[Material provided — start]

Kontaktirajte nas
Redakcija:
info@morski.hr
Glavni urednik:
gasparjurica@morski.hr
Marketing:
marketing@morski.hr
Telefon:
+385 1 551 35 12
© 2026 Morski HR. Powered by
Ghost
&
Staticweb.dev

[Material provided — finish]
[Material provided — start]

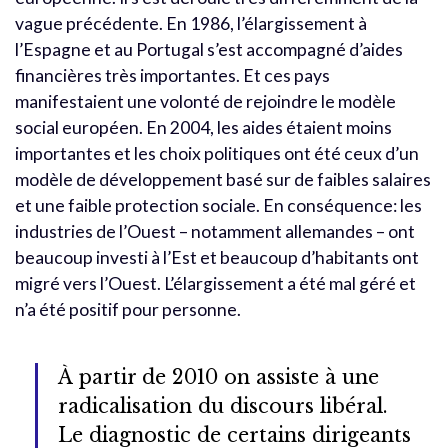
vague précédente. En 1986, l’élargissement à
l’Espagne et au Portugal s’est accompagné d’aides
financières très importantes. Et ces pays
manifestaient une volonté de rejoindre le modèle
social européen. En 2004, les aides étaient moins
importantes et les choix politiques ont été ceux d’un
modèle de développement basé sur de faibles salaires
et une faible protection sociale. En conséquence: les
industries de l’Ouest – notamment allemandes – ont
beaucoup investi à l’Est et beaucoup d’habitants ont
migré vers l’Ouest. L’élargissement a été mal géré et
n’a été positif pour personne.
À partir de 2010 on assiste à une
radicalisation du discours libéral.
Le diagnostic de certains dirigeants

[Material provided — finish]

* _About this task_:
Restate word for word the lines in the material above from the one with "À partir de 2010 on assiste à une" to the one with "Le diagnostic de certains dirigeants"; both of those lines count, and nothing else does.

* _Response_:
À partir de 2010 on assiste à une
radicalisation du discours libéral.
Le diagnostic de certains dirigeants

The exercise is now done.